Channel Functional Tests From all Tier1s to BNL channels have been tested and functional. To/From US Tier2 to BNL channels have been tested and functional. STAR-BNL channels have been tested for many non-US Tier2 sites. Lyon Tier2s and RAL Tier2s are tested and functional. FZK Tier2 are only functional for some sites. As DQ2 server is deployed, more channels are also tested via DQ2 transfer request. The functional test should be conducted once a day for every sites and report the problem to sites’ managers?

Channel Performance and Tuning List of available tuning parameters for each channels Band width: maximum band-width for channel Number of concurrent files: number of concurrent file transfer per channel Number of streams: number of TCP streams per one transfer TCP block size: tcp block size for stream Transfer timeout: timeout for one file transfer Number of retry: number of retry per request.

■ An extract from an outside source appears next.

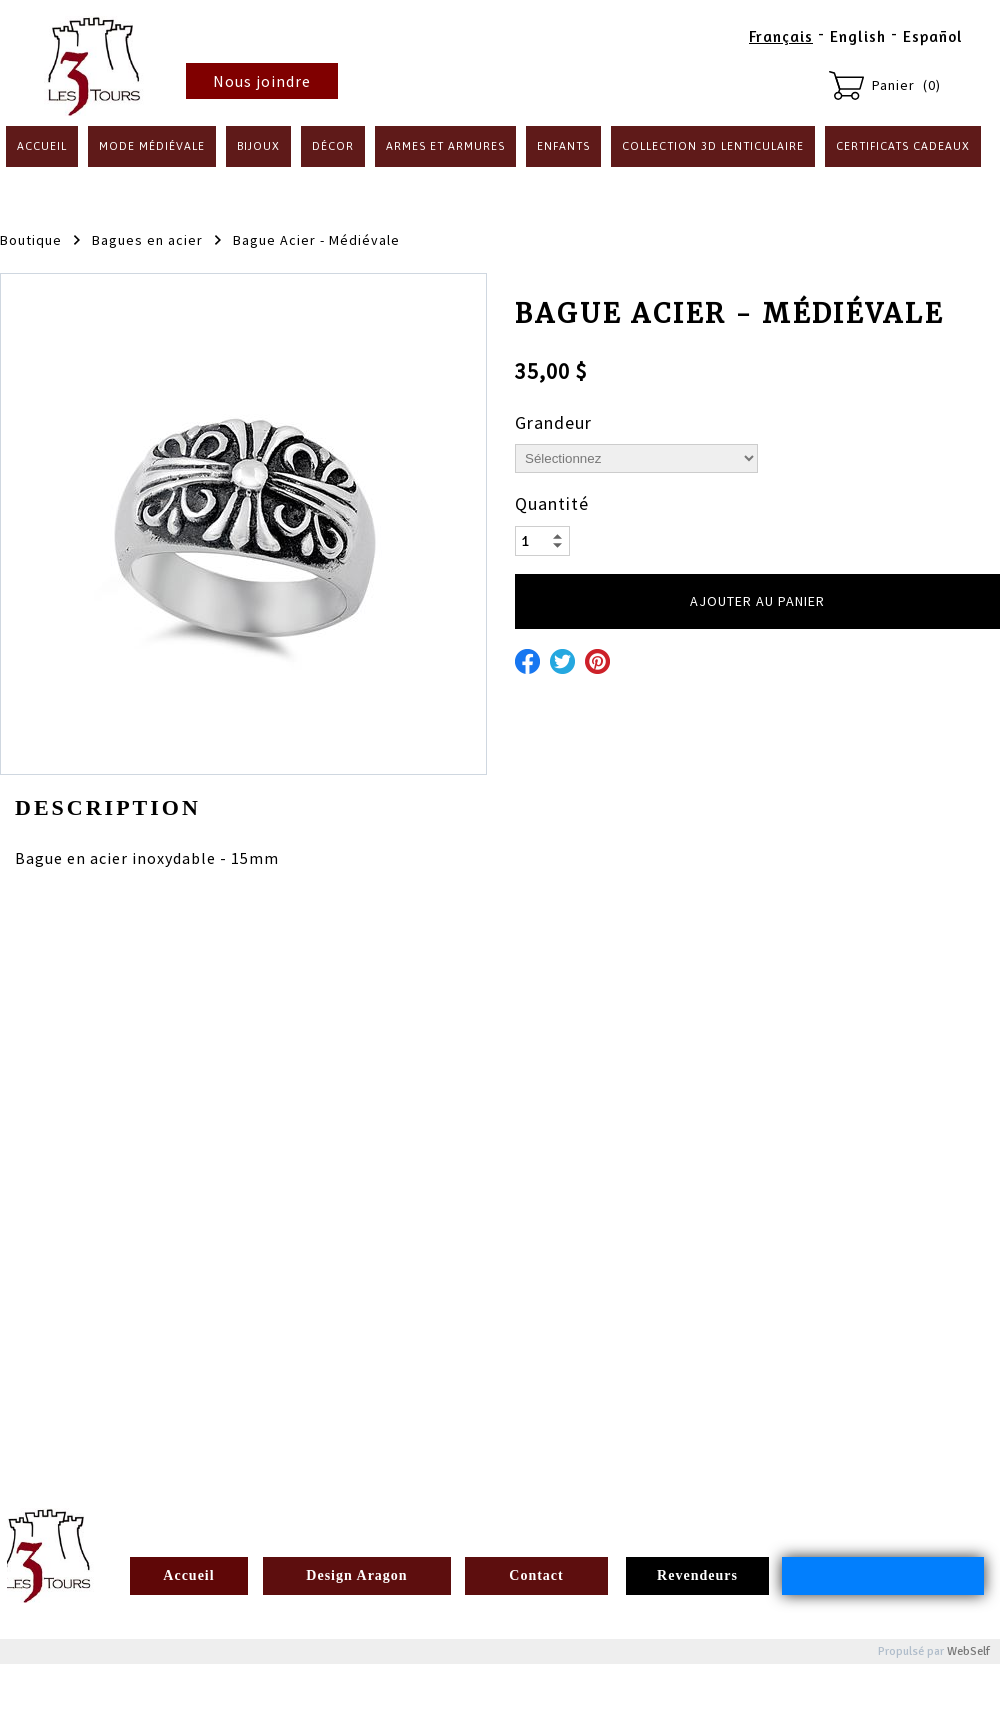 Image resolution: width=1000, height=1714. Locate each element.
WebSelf (968, 1651)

Channel Performance and Tuning continue… Tuning/Benchmarking has been done from BNL dCache to UC and UTA storages. Some parameters are not compatible for each sites For example, TCP block size of 1MB may cause the crash to UTA storage while it is appropriate for UC. BNL-UTA channel ~ 10 MB/s BNL-UC channel ~ at least 40 MB/s It could be done to all sites if necessary???

FTS Experience Current FTS server is quite capable for supporting the current level of usage. If necessary, each channel services can be separated to different machines. The retry intervals for FTS channels need to be investigated. When a FTS transfer fails with a lot of waiting queues, it is observed that the next queue starts too quickly, causing the DoS like attack to SRM server. This has been observed in a last few weeks after the global installation/operation of DQ2 services. For the transfer from BNL to ASGC, ASGC SRM was not working. This caused high rate of SRM request to BNL SRM server (dcsrm), making BNL SRM server almost inoperative. The rate of SRM requests were about 10 Hz from ASGC. The fact that the FTS channel used for BNL-ASGC had 50 concurrent channels made things worse. Similar incidents have been observed due to PIC SRM problem and BNL own SRM problem.

FTS Experience continue… Possible STAR channels problems At the time of ASGC-BNL problem, the transfer was using STAR-ASGC channel. This means that stopping this channel for BNL could have force ASGC to stop entire transfer to ASGC. (ASGC has created ASGC-BNL channel since that time.) It is highly preferable for Tier1 storage managers to be channel managers of all transfers in/out of own Tier1 storage. Proposed destination STAR channel will make management even more difficult in the case of DoS like condition since the transfer can be mediated by any FTS severs. (Stopping/slowing via firewall works, but turning a FTS channel off/slowing that channel is far more simple.) One user can dominate the entire transfer of one end storage end point if that site has only STAR-channel. No tuning is available for each site. Accounting/statistic of FTS transfers are not available currently.